I have a powerhead running that i believe is an 80 gph i use it to help my co2 atomizer to diffuse the co2 more efficiently also i have a veil tail betta in the tank. But i think i may just go with a second one run separately and I'll at least try my design for science sake lol

Sent from my SM-N910P using Tapatalk


----------



## kevmo911 (Sep 24, 2010)

I think conventional wisdom says that two pumps in series is a bad idea. Which doesn't mean it *is* a bad idea, but the second pump, I would guess, will have more strain on the motor, especially as the first gunked up. I would think that parallel pumps is a more efficient alternative.


----------



## ShadeSlayer (Jul 5, 2015)

kevmo911 said:


> I think conventional wisdom says that two pumps in series is a bad idea. Which doesn't mean it *is* a bad idea, but the second pump, I would guess, will have more strain on the motor, especially as the first gunked up. I would think that parallel pumps is a more efficient alternative.


Im starting to come to terms with this but i still cant get passed the problem of if i run two parallel how can i solve the problem if clogging the biomedia of the one running solely bio media?

Sent from my SM-N910P using Tapatalk


----------



## The Big Buddha (Jul 30, 2012)

Split the bio media in the 2 filters, alternate cleaning those filters. I run twin eheims on both my 90g and the 65g. That way at cleaning intervals you can do a real thorough cleaning and not stress too much about the bio media. I also run an intake on either side of the tanks which will remove stuff from the tank more efficiently. One intake does half the job of 2 IMO. Myself I don't really see the point on this one.
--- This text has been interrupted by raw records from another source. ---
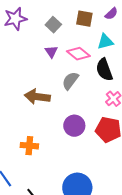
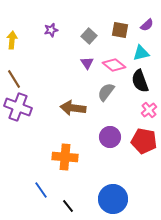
purple star: (15, 19) -> (51, 30), size x0.6
orange cross: (29, 146) -> (65, 157), size x1.4

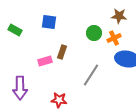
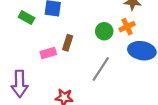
green rectangle: (15, 30) -> (26, 18), moved
green circle: (94, 33) -> (104, 31), moved

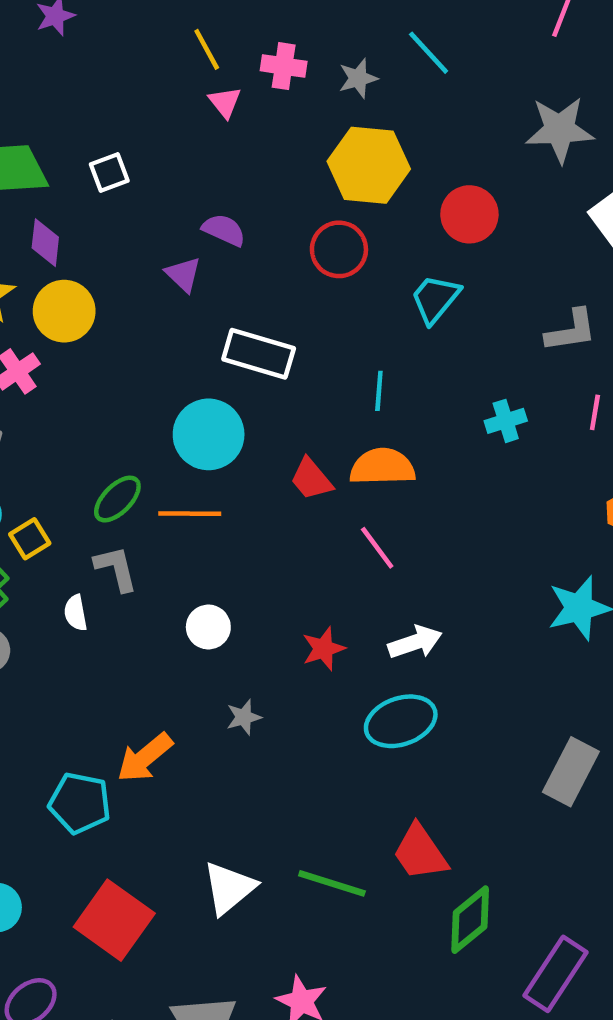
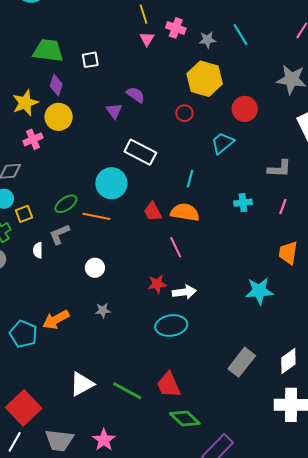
red circle: (339, 249) -> (184, 113), size x0.7
gray L-shape: (116, 568) -> (59, 234), turned -110
red star: (323, 649) -> (157, 284), moved
red square: (114, 920) -> (24, 408), moved
green diamond: (470, 920) -> (185, 418), turned 72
Best of luck, keep us posted on how it turns out.

.


----------



## ShadeSlayer (Jul 5, 2015)

The Big Buddha said:


> Split the bio media in the 2 filters, alternate cleaning those filters. I run twin eheims on both my 90g and the 65g. That way at cleaning intervals you can do a real thorough cleaning and not stress too much about the bio media. I also run an intake on either side of the tanks which will remove stuff from the tank more efficiently. One intake does half the job of 2 IMO. Myself I don't really see the point on this one.
> 
> Best of luck, keep us posted on how it turns out.
> 
> .


You're right i forgot about that

Sent from my SM-N910P using Tapatalk


----------



## aclark (Nov 15, 2015)

I think a couple people were confusing myself and the OP.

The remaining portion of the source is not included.